At the forum, students did exercises looking at forms of leadership; the positive and negative effects of racial, gender, and other stereotypes; how artivism (activism through art) and music can invoke of inhibit change, and learning effective fundraising strategies, among other topics. We each brought up a problem or conflict that was happening at our own school and created realistic solutions for each other that we can begin using on Monday. We heard from two keynote speakers. Ul Socheat is from the Cambodian Rural Development Team and Tamdin Wangdu represented the Tibetan Village Project. They are both the leaders of their respective NGOs and during their presentations, they explained why their organization existed, what problems they were facing, and how people can help their cause.

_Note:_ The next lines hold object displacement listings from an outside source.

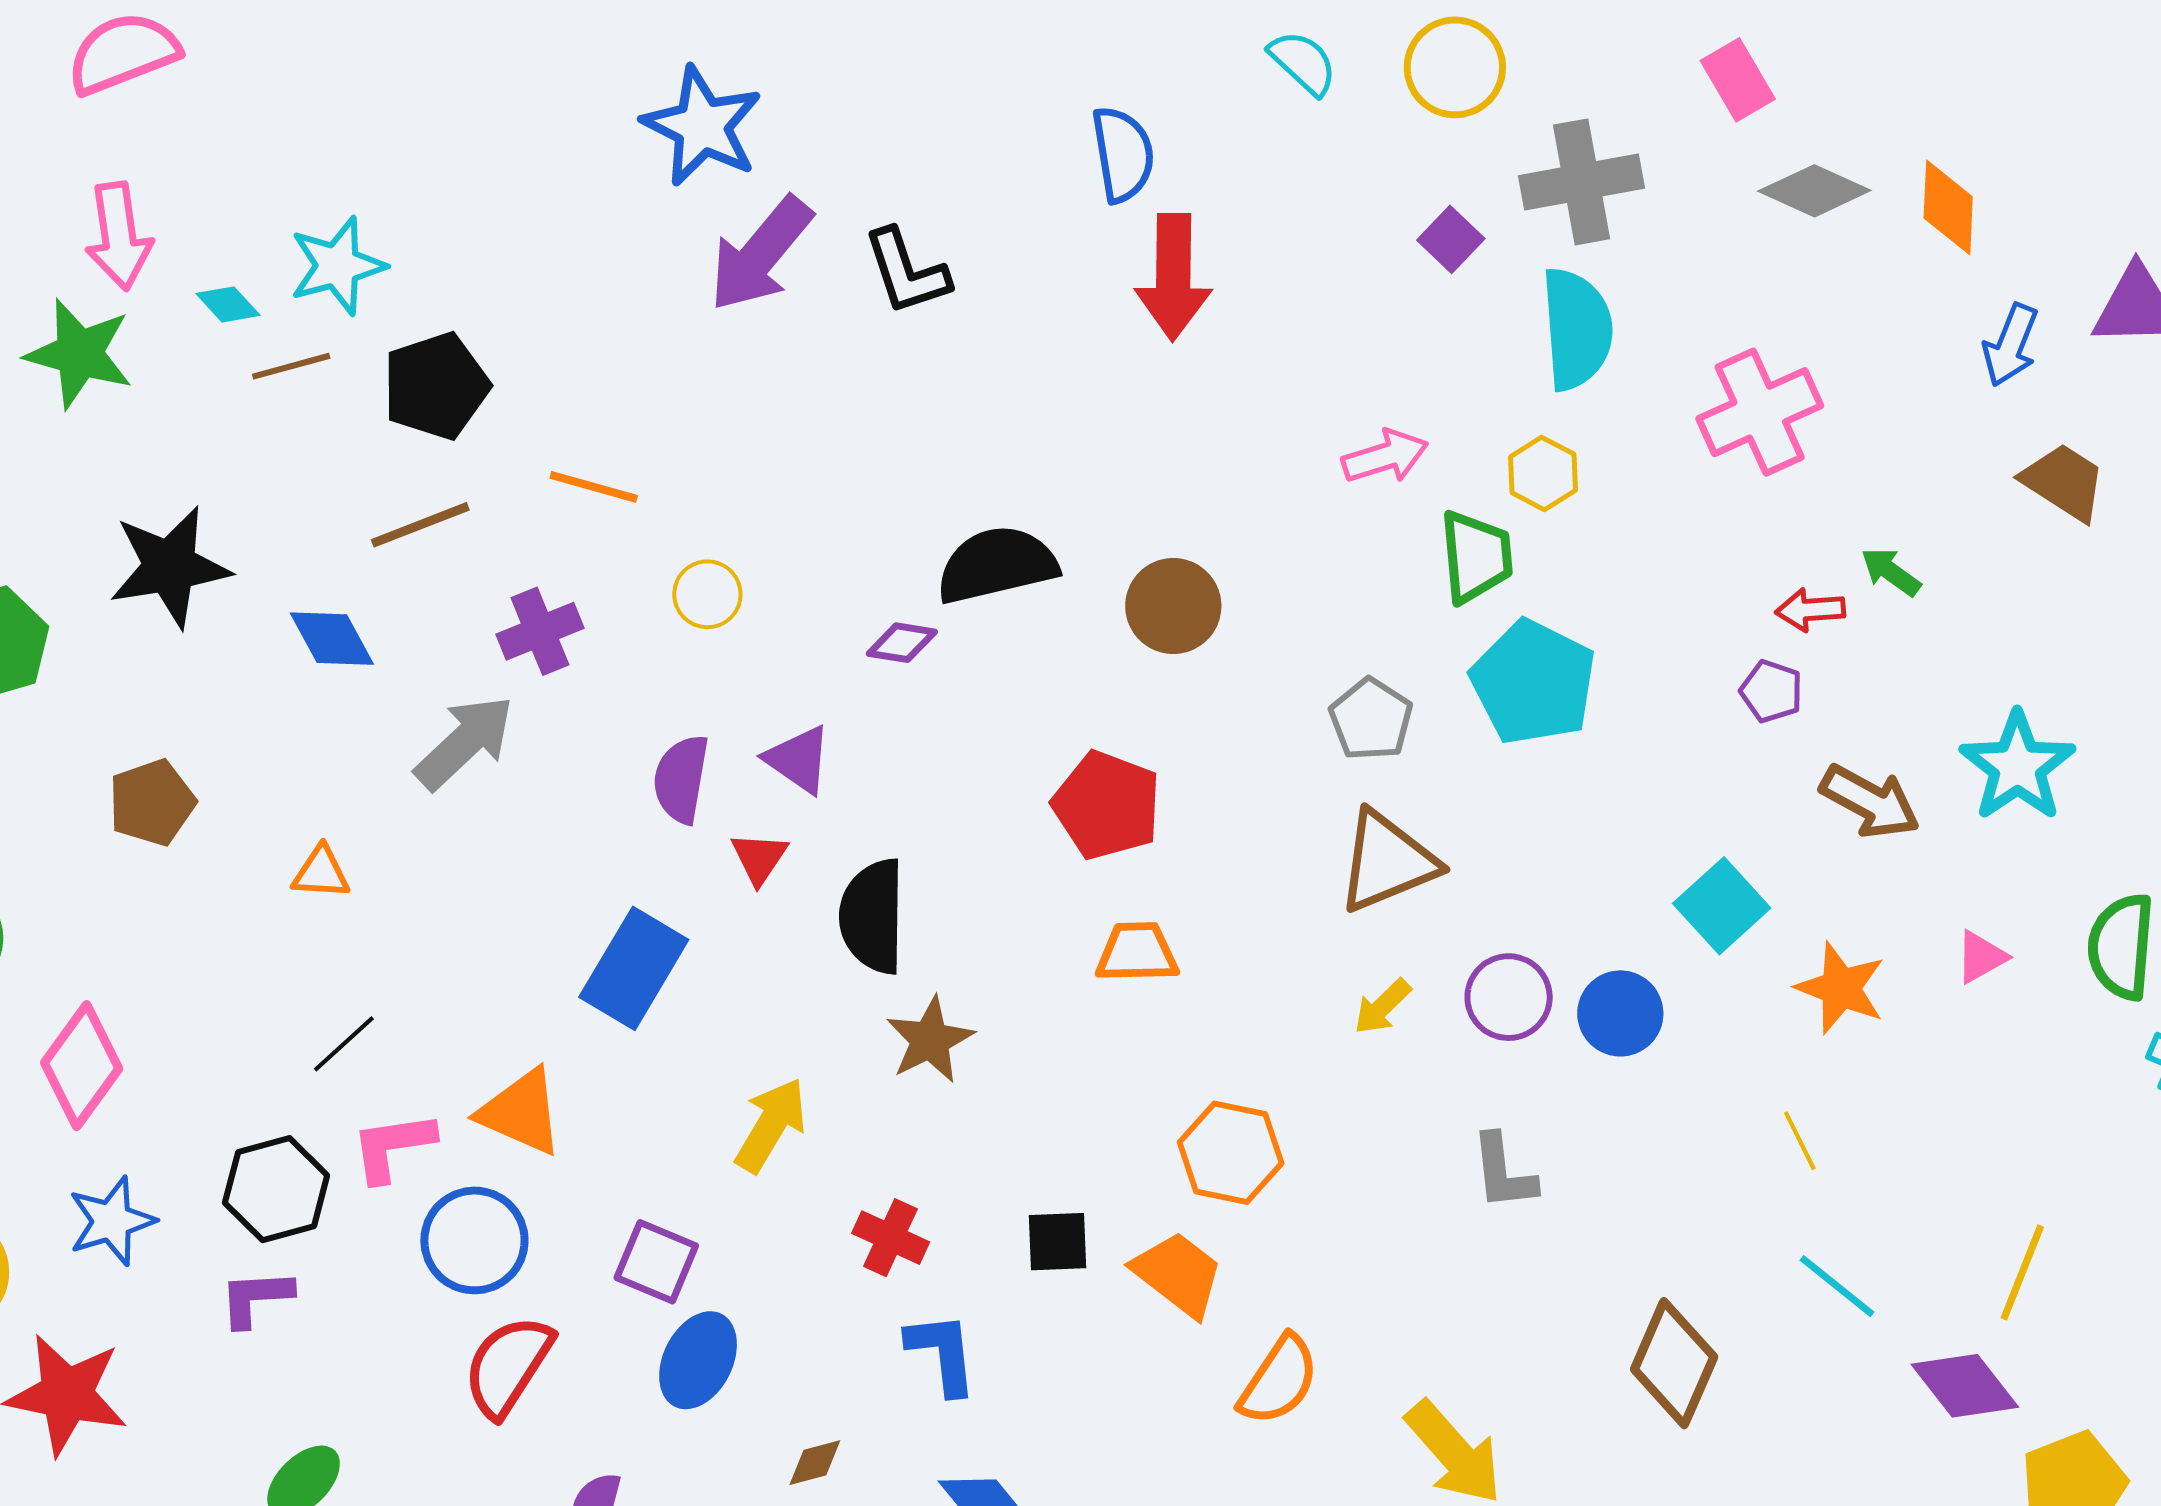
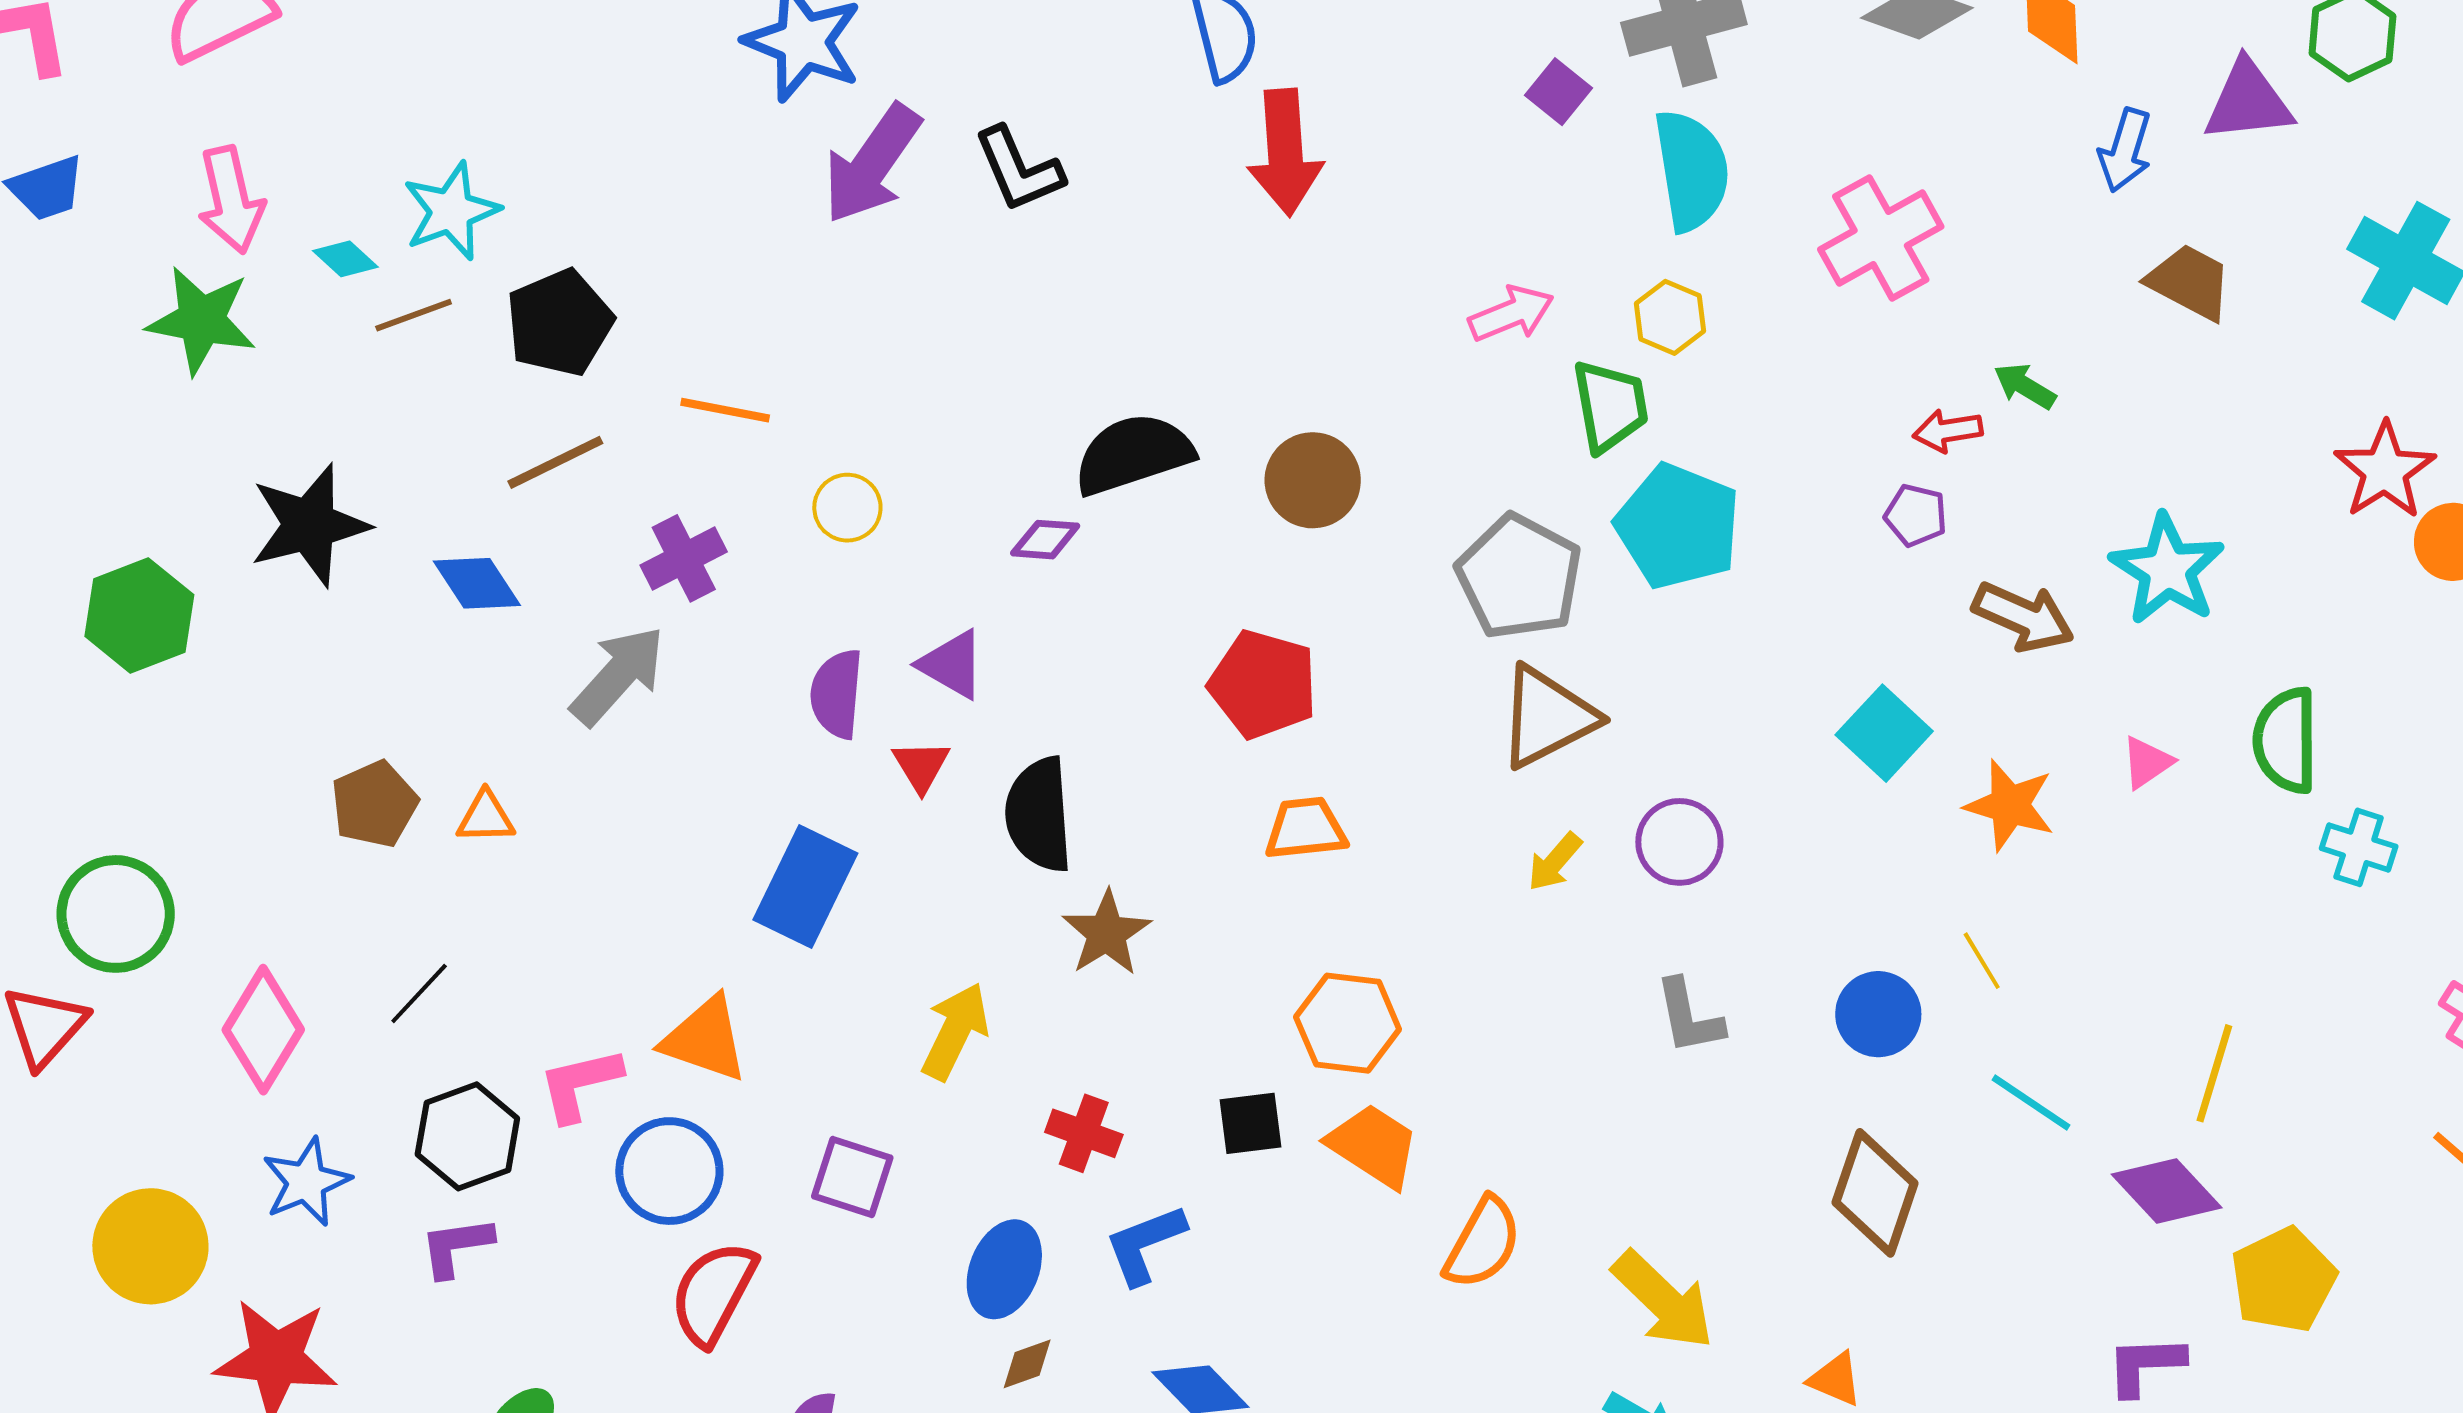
gray pentagon: (1371, 719) -> (1519, 577), size x1.5
brown pentagon: (152, 803) -> (374, 804), moved
blue circle: (1620, 1013) -> (1878, 1014), moved
black line: (344, 1044) -> (419, 993), moved
orange hexagon: (1231, 1153) -> (1348, 1023), moved
blue L-shape: (942, 1353) -> (1145, 1244), turned -100
blue ellipse: (698, 1360) -> (1004, 1269), moved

If you’re wondering, yes, I am very tired. We were going nonstop. Every minute of our day was planned, from group discussions to time to watch the soccer games. Lunch was immediately followed by presentations and team-building activities closely preceded conferences. Even if I had known that we would constantly be working, I would still have gone. We had a wonderful group of students, who are in constant contact through a group text message. The staff and teachers were fun and allowed us to have fun while being productive. And despite the perpetual motion, we still found time to go bowling together, have a movie night, and play an intense game of sting pong (no, I don’t mean ping pong), a game that I found I was very good at.
All in all, it was an incredible experience. I am so happy I had this wonderful opportunity to collaborate and meet students from all over the country.